We have been using cork as a material for centuries. It is nothing new.  Some of the oldest remnants of cork were found in Egypt and Greece. They loved the stuff, putting it to good use as flooring, flotation devices, bobbers for fishing nets, sandal bottoms, and of course bottle stoppers. With the sustainability movement in full swing, cork material is dominating! At Livity, we can’t get enough of it in our line of cork products! 

Here are 5 reasons to switch to cork: 

1. All Natural

Cork grows on the Cork Oak Tree (Quercus suber). This is a special type of evergreen that grows naturally in humid climates. Due to extreme weather patterns, this oak evolved bark like a skin. This outer layer is a protection mechanism for wildfires. When flames take over, the cork bark acts as a barrier. It can burn with little harm to the trees internal body. 

These trees live anywhere from 200-300 years old. Shedding this outer bark is part of the trees’ natural aging process. This thick outer layer is an all natural multi-use material, that can be harvested 9-12x during a trees life. We harvest the cork bark for our line of plastic free products.  

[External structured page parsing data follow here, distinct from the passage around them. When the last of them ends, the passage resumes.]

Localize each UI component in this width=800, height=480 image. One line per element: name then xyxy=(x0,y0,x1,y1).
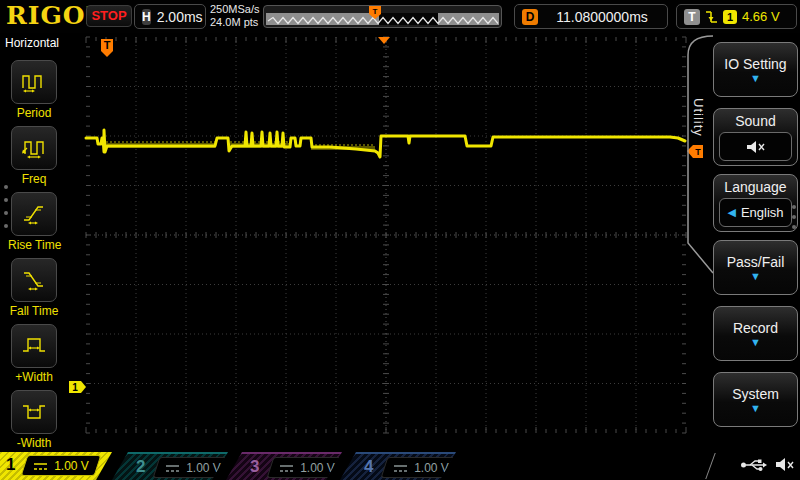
speaker-muted-icon xyxy=(746,139,766,155)
trigger-delay-box: D 11.0800000ms xyxy=(514,4,668,29)
utility-menu: IO Setting ▼ Sound Language ◀ English Pa… xyxy=(712,33,800,452)
menu-page-dots xyxy=(792,205,796,229)
delay-value: 11.0800000ms xyxy=(556,9,648,25)
trigger-level-value: 4.66 V xyxy=(742,9,780,24)
menu-item-pass-fail[interactable]: Pass/Fail ▼ xyxy=(713,240,798,295)
channel-2-scale: 1.00 V xyxy=(186,461,221,475)
waveform-preview-strip: T xyxy=(263,5,502,28)
trigger-source-badge: 1 xyxy=(723,10,737,24)
horizontal-timebase-box: H 2.00ms xyxy=(134,4,206,29)
speaker-muted-icon xyxy=(775,456,795,473)
h-badge: H xyxy=(142,9,151,25)
sample-rate: 250MSa/s xyxy=(210,3,260,16)
measure-item-freq[interactable]: Freq xyxy=(8,126,60,186)
measure-item-period[interactable]: Period xyxy=(8,60,60,120)
statusbar-divider xyxy=(705,453,726,479)
svg-text:T: T xyxy=(373,7,378,16)
chevron-down-icon: ▼ xyxy=(750,271,761,281)
channel-2-tab[interactable]: 2 1.00 V xyxy=(112,452,228,480)
menu-item-io-setting[interactable]: IO Setting ▼ xyxy=(713,42,798,97)
neg-width-icon xyxy=(21,399,47,425)
preview-waveform xyxy=(266,13,501,28)
trigger-position-icon[interactable] xyxy=(378,37,390,44)
preview-trigger-position-icon: T xyxy=(369,6,382,20)
measure-item-rise-time[interactable]: Rise Time xyxy=(8,192,60,252)
language-value-inset: ◀ English xyxy=(719,198,792,227)
measure-menu: Horizontal Period Freq xyxy=(0,33,64,452)
pos-width-icon xyxy=(21,333,47,359)
measure-item-pos-width[interactable]: +Width xyxy=(8,324,60,384)
trigger-badge: T xyxy=(684,9,700,25)
menu-item-record[interactable]: Record ▼ xyxy=(713,306,798,361)
channel-1-tab[interactable]: 1 1.00 V xyxy=(0,452,116,480)
chevron-left-icon: ◀ xyxy=(727,206,735,219)
trigger-time-marker-label: T xyxy=(104,39,111,51)
measure-menu-title: Horizontal xyxy=(0,36,64,50)
delay-badge: D xyxy=(522,9,538,25)
falling-edge-icon xyxy=(705,9,718,25)
channel-3-scale: 1.00 V xyxy=(300,461,335,475)
chevron-down-icon: ▼ xyxy=(750,73,761,83)
dc-coupling-icon xyxy=(33,461,48,471)
menu-item-system[interactable]: System ▼ xyxy=(713,372,798,427)
chevron-down-icon: ▼ xyxy=(750,403,761,413)
top-status-bar: RIGOL STOP H 2.00ms 250MSa/s 24.0M pts T… xyxy=(0,0,800,33)
period-icon xyxy=(21,69,47,95)
memory-depth: 24.0M pts xyxy=(210,16,260,29)
measure-item-neg-width[interactable]: -Width xyxy=(8,390,60,450)
tab-utility: Utility xyxy=(691,98,706,137)
fall-time-icon xyxy=(21,267,47,293)
run-state-indicator: STOP xyxy=(86,5,132,27)
channel-status-bar: 1 1.00 V 2 1.00 V 3 xyxy=(0,452,800,480)
chevron-down-icon: ▼ xyxy=(750,337,761,347)
channel1-ground-marker-label: 1 xyxy=(72,382,78,393)
menu-item-sound[interactable]: Sound xyxy=(713,108,798,166)
trigger-info-box: T 1 4.66 V xyxy=(676,4,797,29)
channel-3-tab[interactable]: 3 1.00 V xyxy=(226,452,342,480)
waveform-display: T T 1 xyxy=(60,33,710,452)
menu-item-language[interactable]: Language ◀ English xyxy=(713,174,798,232)
utility-tab-outline xyxy=(680,33,714,283)
freq-icon xyxy=(21,135,47,161)
rise-time-icon xyxy=(21,201,47,227)
usb-icon xyxy=(740,457,767,473)
acquisition-info: 250MSa/s 24.0M pts xyxy=(210,3,260,29)
timebase-value: 2.00ms xyxy=(157,9,203,25)
sound-state-inset xyxy=(719,132,792,161)
menu-scroll-dots xyxy=(4,185,8,228)
measure-item-fall-time[interactable]: Fall Time xyxy=(8,258,60,318)
oscilloscope-screen: RIGOL STOP H 2.00ms 250MSa/s 24.0M pts T… xyxy=(0,0,800,480)
dc-coupling-icon xyxy=(279,463,294,473)
channel-1-scale: 1.00 V xyxy=(54,459,89,473)
dc-coupling-icon xyxy=(165,463,180,473)
channel-4-tab[interactable]: 4 1.00 V xyxy=(340,452,456,480)
channel-4-scale: 1.00 V xyxy=(414,461,449,475)
dc-coupling-icon xyxy=(393,463,408,473)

Live harvested cork tree with branches extending into a blue sky

2. Anti-microbial

Performing magic is suberin, a waxy substance inside the walls of cork. It forms a barrier against invading microbes. It also is a bandaid, protecting tree wounds during healing. Drought seasons are no sweat. Suberin in the cork skin, helps the tree retain moisture.

This is why cork yoga gear is revolutionary. With COVID-19, we now know why a clean yoga practice is paramount to health. Suberin takes the guesswork out of sanitation, by repelling microscopic invasions. Plus the waxiness offers superior grip. That means no butter hands with cork products. 

3. Spongy 

The skin of a Cork Oak Tree aka the periderm, is an air filled connective tissue. As the tree ages the older cells get pushed to the outer layers and eventually get sloughed off. This is how it gets its irregular, honeycomb-like structure. 

Cork material provides added cushion in yoga mats. Yogi wrists and ankles, do a lot of work. So they need some loving. They get that with this spongy bark. The air pockets allow it to form to the shape of the hand. 

4. Eco Friendly 

Cork trees require a very special harvesting. Especially ones in Portugal, where a permit is required to harvest the bark. The trees have to be handled in a delicate fashion. The cork is cut off by a highly skilled harvester using an ax. This process is done without heavy machinery to ensure there is no harm done to the cork oak. No trees are killed in the making of cork products. In fact, it is better for the environment they remain alive. A harvested cork oak tree sequesters 5x more carbon versus one that is not. This greatly reduces greenhouse gases.

Iberian Lynx in the cork oak forest

The cork oak forests supports one of the worlds highest range of biodiversity, next to the Amazon Rainforest. These forests are home to the critically endangered Iberian Lynx. This little spotted feline, is crucial for maintaining balance in the food chain. Its food of choice is bunnies. Rabbit populations are no match for this sassy cat. 

5. Helping the Global Economy

These forests expand across the Mediterranean. Tree maintenance and harvesting, feeds thousands of families in Europe and Africa. Portugal alone makes up 50% of global cork production. Since cork is a 100% renewable and biodegradable material, it is a gift that keeps giving. It can be composted, or cut down and repurposed into more cork products.